- WHAT YOU SHOULD DO
What you return should be only the lines in the entries below between the one holding "Archivi della Resistenza e del '900" and the one holding "Mastercard & Visa", ends included, with every picture left out.

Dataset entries
-- -- --

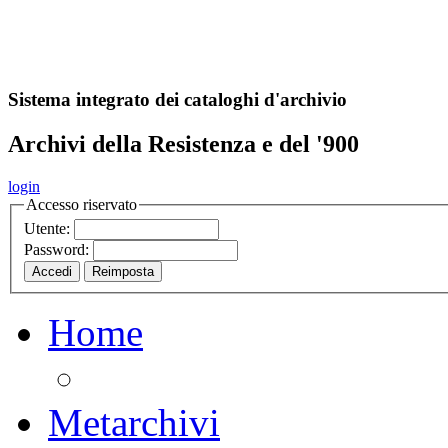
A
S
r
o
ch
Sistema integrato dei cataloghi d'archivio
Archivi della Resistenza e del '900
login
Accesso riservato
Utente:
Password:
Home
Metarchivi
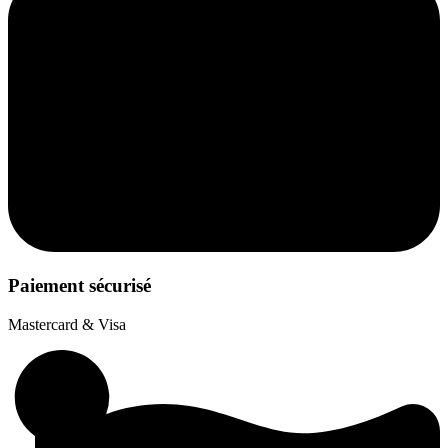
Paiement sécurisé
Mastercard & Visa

-- -- --

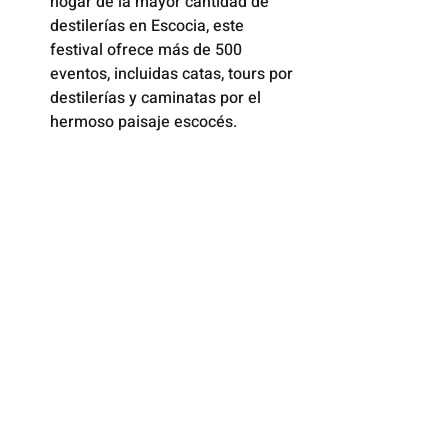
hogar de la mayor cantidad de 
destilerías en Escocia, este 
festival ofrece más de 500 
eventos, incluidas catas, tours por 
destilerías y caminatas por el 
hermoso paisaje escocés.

-- -- --

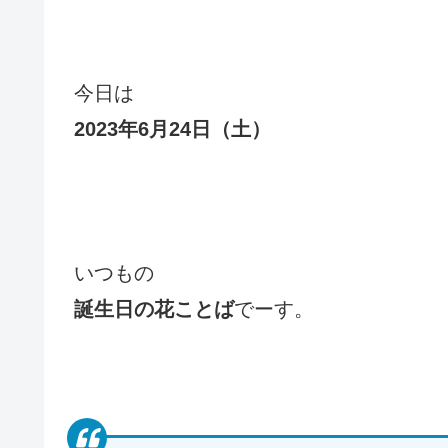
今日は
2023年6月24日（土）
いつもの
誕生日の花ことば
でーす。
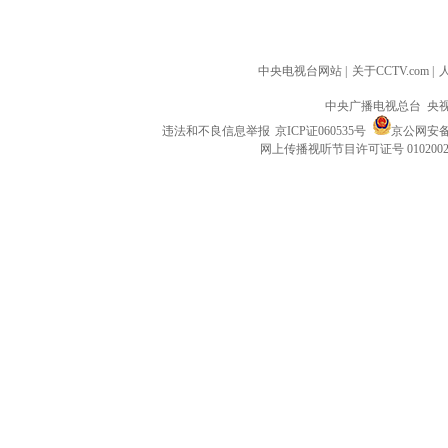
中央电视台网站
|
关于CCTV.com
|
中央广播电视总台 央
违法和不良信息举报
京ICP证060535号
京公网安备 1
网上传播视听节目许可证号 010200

-- -- --

- WRITTEN ANSWER
Archivi della Resistenza e del '900
login
Accesso riservato
Utente:
Password:
Home
Metarchivi
Paiement sécurisé
Mastercard & Visa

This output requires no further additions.